[Start of section]
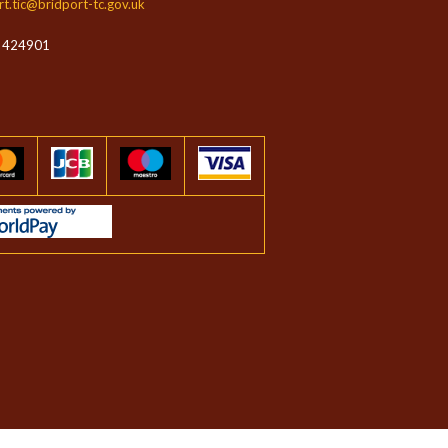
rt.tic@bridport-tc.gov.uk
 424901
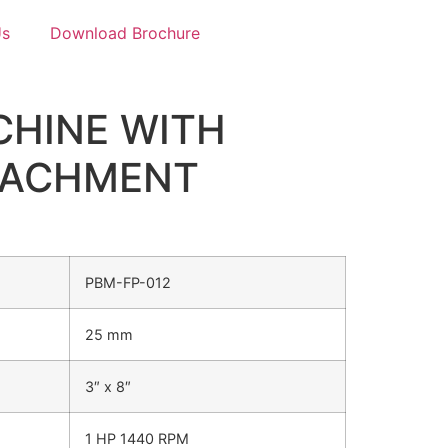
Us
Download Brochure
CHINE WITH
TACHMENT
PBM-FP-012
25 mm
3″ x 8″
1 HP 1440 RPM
[End of section]
From the line holding "Download Brochure" to the last line of the material above, reproduce every line exactly, and only those.

■ **COMPLETED EXERCISE**:
Download Brochure
CHINE WITH
TACHMENT
PBM-FP-012
25 mm
3″ x 8″
1 HP 1440 RPM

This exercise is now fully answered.